**What you will do**
Return exactly the lines of the entries that start at the line containing "2022-02-01 - 2022-02-20" and continue to the last line. Omit the pictures.

** Information given follows **

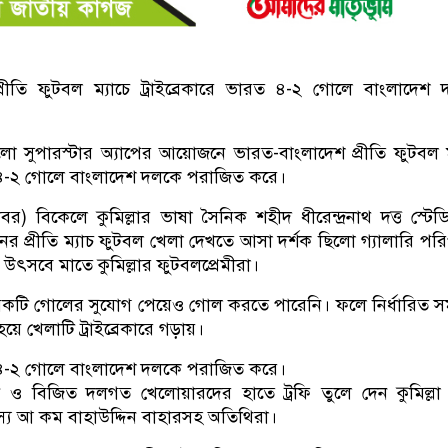
্রীতি ফুটবল ম্যাচে ট্রাইব্রেকারে ভারত ৪-২ গোলে বাংলাদেশ
যালো সুপারস্টার অ্যাপের আয়োজনে ভারত-বাংলাদেশ প্রীতি ফুটবল ম
রত ৪-২ গোলে বাংলাদেশ দলকে পরাজিত করে।
োবর) বিকেলে কুমিল্লার ভাষা সৈনিক শহীদ ধীরেন্দ্রনাথ দত্ত স্টেড
্রীতি ম্যাচ ফুটবল খেলা দেখতে আসা দর্শক ছিলো গ্যালারি পরিপূ
 উৎসবে মাতে কুমিল্লার ফুটবলপ্রেমীরা।
য়েকটি গোলের সুযোগ পেয়েও গোল করতে পারেনি। ফলে নির্ধারিত 
হয়ে খেলাটি ট্রাইব্রেকারে গড়ায়।
রত ৪-২ গোলে বাংলাদেশ দলকে পরাজিত করে।
 ও বিজিত দলগত খেলোয়ারদের হাতে ট্রফি তুলে দেন কুমিল্ল
য আ কম বাহাউদ্দিন বাহারসহ অতিথিরা।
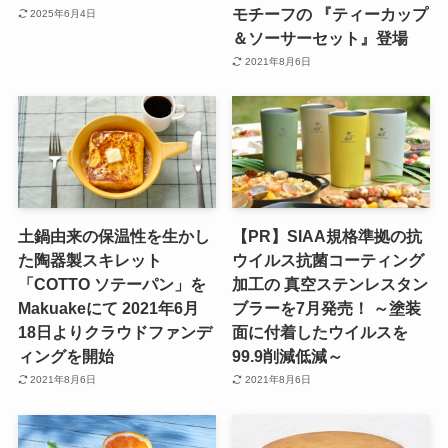
モチーフの 『ティーカップ
2025年6月4日
＆ソーサーセット』登場
2021年8月6日
土鍋由来の保温性を生かし
【PR】SIAA規格準拠の抗
た陶器製スキレット
ウイルス抗菌コーティング
「COTTO ソテーパン」を
加工の 真空ステンレスタン
Makuakeにて 2021年6月
ブラーを7月発売！ ～塗装
18日よりクラウドファンデ
面に付着したウイルスを
ィングを開始
99.9削減低減～
2021年8月6日
2021年8月6日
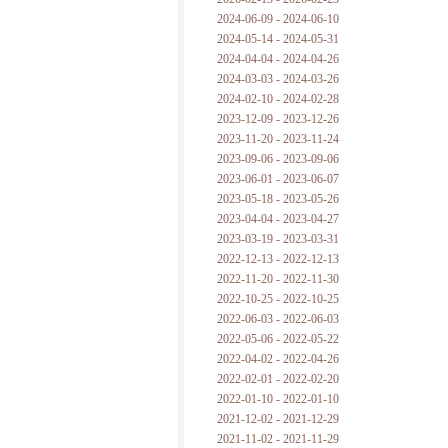
2024-06-09 - 2024-06-10
2024-05-14 - 2024-05-31
2024-04-04 - 2024-04-26
2024-03-03 - 2024-03-26
2024-02-10 - 2024-02-28
2023-12-09 - 2023-12-26
2023-11-20 - 2023-11-24
2023-09-06 - 2023-09-06
2023-06-01 - 2023-06-07
2023-05-18 - 2023-05-26
2023-04-04 - 2023-04-27
2023-03-19 - 2023-03-31
2022-12-13 - 2022-12-13
2022-11-20 - 2022-11-30
2022-10-25 - 2022-10-25
2022-06-03 - 2022-06-03
2022-05-06 - 2022-05-22
2022-04-02 - 2022-04-26
2022-02-01 - 2022-02-20
2022-01-10 - 2022-01-10
2021-12-02 - 2021-12-29
2021-11-02 - 2021-11-29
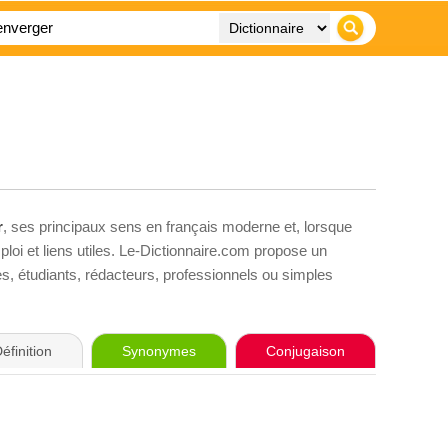
r
, ses principaux sens en français moderne et, lorsque
loi et liens utiles. Le-Dictionnaire.com propose un
ves, étudiants, rédacteurs, professionnels ou simples
éfinition
Synonymes
Conjugaison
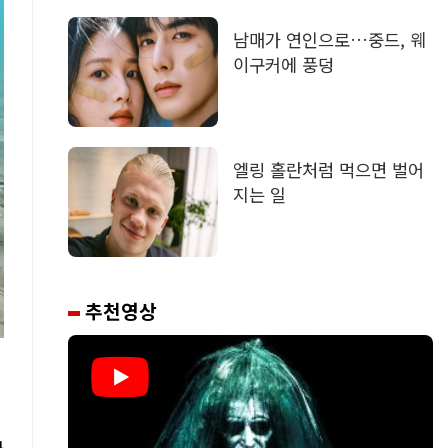
남매가 연인으로…중드, 웨
이구커에 풍덩
엘링 홀란처럼 먹으면 벌어
지는 일
추천영상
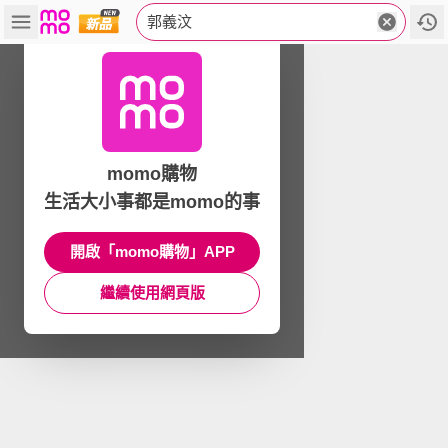
郭義汶
momo購物
生活大小事都是momo的事
開啟「momo購物」APP
繼續使用網頁版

** End of Information given **

**Solution for this task**
2022-02-01 - 2022-02-20
2022-01-10 - 2022-01-10
2021-12-02 - 2021-12-29
2021-11-02 - 2021-11-29
r
, ses principaux sens en français moderne et, lorsque
loi et liens utiles. Le-Dictionnaire.com propose un
ves, étudiants, rédacteurs, professionnels ou simples
éfinition
Synonymes
Conjugaison
남매가 연인으로…중드, 웨
이구커에 풍덩
엘링 홀란처럼 먹으면 벌어
지는 일
추천영상
郭義汶
momo購物
生活大小事都是momo的事
開啟「momo購物」APP
繼續使用網頁版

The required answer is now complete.